| TASK DIRECTIONS |
Give a count of the lines below that have the string "urllib" in them, with no other words.

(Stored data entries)
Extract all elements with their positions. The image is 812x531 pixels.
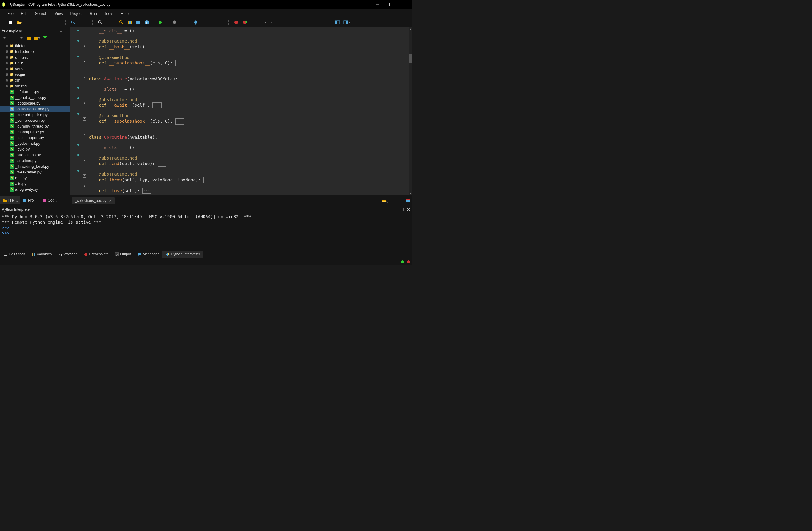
menu-search[interactable]: Search [31,10,51,17]
tree-file[interactable]: _dummy_thread.py [0,123,70,129]
layout-1-icon[interactable] [334,19,341,26]
pin-icon[interactable] [402,207,406,212]
fold-icon[interactable]: + [83,45,86,48]
tree-file[interactable]: _compat_pickle.py [0,112,70,117]
fold-icon[interactable]: + [83,117,86,121]
menu-edit[interactable]: Edit [17,10,31,17]
nav-dropdown[interactable] [1,35,8,41]
tree-folder[interactable]: ⊞📁tkinter [0,43,70,48]
menu-help[interactable]: Help [117,10,132,17]
layout-2-icon[interactable] [343,19,351,26]
fold-icon[interactable]: − [83,133,86,136]
window-list-icon[interactable] [406,198,411,204]
pin-icon[interactable] [59,28,63,33]
close-panel-icon[interactable] [64,28,68,33]
window-icon[interactable] [135,19,142,26]
menu-file[interactable]: File [4,10,17,17]
tree-file[interactable]: abc.py [0,175,70,181]
bottom-tab-watches[interactable]: Watches [55,251,80,258]
debug-icon[interactable] [171,19,178,26]
sidebar-tab-code[interactable]: Cod... [40,196,60,204]
tree-file[interactable]: _pyio.py [0,146,70,152]
tree-folder[interactable]: ⊞📁xmlrpc [0,83,70,89]
fold-icon[interactable]: − [83,76,86,79]
tree-file[interactable]: _sitebuiltins.py [0,152,70,158]
code-editor[interactable]: + + − + + − + + + __slots__ = () @abstra… [70,27,412,195]
tree-file[interactable]: _threading_local.py [0,164,70,169]
open-file-icon[interactable] [16,19,23,26]
close-tab-icon[interactable]: ✕ [109,199,112,203]
tree-folder[interactable]: ⊞📁turtledemo [0,48,70,54]
tree-folder[interactable]: ⊞📁wsgiref [0,72,70,78]
svg-point-2 [99,20,101,23]
tree-file[interactable]: _markupbase.py [0,129,70,135]
bottom-tab-messages[interactable]: Messages [134,251,162,258]
tree-file[interactable]: _pydecimal.py [0,141,70,146]
dropdown-2[interactable] [268,19,274,26]
svg-rect-44 [34,253,35,256]
fold-icon[interactable]: + [83,60,86,64]
sidebar-tab-project[interactable]: Proj... [20,196,40,204]
folder-open-icon[interactable] [25,35,32,41]
dropdown-1[interactable] [255,19,267,26]
svg-point-11 [194,21,197,24]
tree-file[interactable]: _weakrefset.py [0,169,70,175]
stop-icon[interactable] [233,19,240,26]
fold-icon[interactable]: + [83,174,86,178]
tree-folder[interactable]: ⊞📁xml [0,78,70,83]
svg-point-10 [173,21,176,24]
interpreter-body[interactable]: *** Python 3.6.3 (v3.6.3:2c5fed8, Oct 3 … [0,213,412,250]
tree-file[interactable]: _bootlocale.py [0,100,70,106]
fold-icon[interactable]: + [83,102,86,105]
app-icon [2,2,6,7]
tree-file[interactable]: _osx_support.py [0,135,70,141]
minimize-button[interactable] [371,0,384,9]
tree-file[interactable]: _compression.py [0,117,70,123]
fold-icon[interactable]: + [83,159,86,162]
folder-up-icon[interactable] [33,35,41,41]
menu-tools[interactable]: Tools [101,10,117,17]
bottom-tab-call-stack[interactable]: Call Stack [0,251,28,258]
abort-icon[interactable] [241,19,248,26]
titlebar: PyScripter - C:\Program Files\Python36\L… [0,0,412,9]
tree-file[interactable]: antigravity.py [0,186,70,192]
tree-file[interactable]: __phello__.foo.py [0,95,70,100]
editor-tab[interactable]: _collections_abc.py ✕ [72,197,115,204]
bottom-tab-output[interactable]: OOutput [112,251,134,258]
filter-icon[interactable] [42,35,48,41]
tree-folder[interactable]: ⊞📁unittest [0,54,70,60]
close-button[interactable] [397,0,411,9]
tree-folder[interactable]: ⊞📁venv [0,66,70,72]
info-icon[interactable]: i [143,19,150,26]
menu-run[interactable]: Run [86,10,101,17]
menu-view[interactable]: View [51,10,67,17]
tree-file[interactable]: _collections_abc.py [0,106,70,112]
code-content[interactable]: __slots__ = () @abstractmethod def __has… [87,27,409,195]
menu-project[interactable]: Project [67,10,86,17]
run-icon[interactable] [157,19,164,26]
tree-file[interactable]: __future__.py [0,89,70,95]
syntax-check-icon[interactable] [118,19,125,26]
bottom-tab-python-interpreter[interactable]: Python Interpreter [162,251,203,258]
interpreter-header: Python Interpreter [0,206,412,213]
fold-icon[interactable]: + [83,185,86,188]
open-folder-icon[interactable] [382,198,391,204]
search-icon[interactable] [97,19,104,26]
editor-scrollbar[interactable]: ▲ ▼ [409,27,412,195]
tree-file[interactable]: aifc.py [0,181,70,186]
file-tree[interactable]: ⊞📁tkinter⊞📁turtledemo⊞📁unittest⊞📁urllib⊞… [0,42,70,196]
sidebar: File Explorer ⊞📁tkinter⊞📁turtledemo⊞📁uni… [0,27,70,204]
sidebar-tab-file[interactable]: File ... [0,196,20,204]
new-file-icon[interactable] [7,19,14,26]
undo-icon[interactable] [70,19,77,26]
tree-file[interactable]: _strptime.py [0,158,70,164]
bottom-tab-breakpoints[interactable]: Breakpoints [80,251,111,258]
nav-dropdown-2[interactable] [18,35,25,41]
close-panel-icon[interactable] [406,207,411,212]
bottom-tab-variables[interactable]: Variables [28,251,55,258]
interpreter-panel: Python Interpreter *** Python 3.6.3 (v3.… [0,206,412,250]
module-icon[interactable] [126,19,133,26]
tree-folder[interactable]: ⊞📁urllib [0,60,70,66]
maximize-button[interactable] [384,0,397,9]
toggle-breakpoint-icon[interactable] [192,19,199,26]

| RESULT BELOW |
2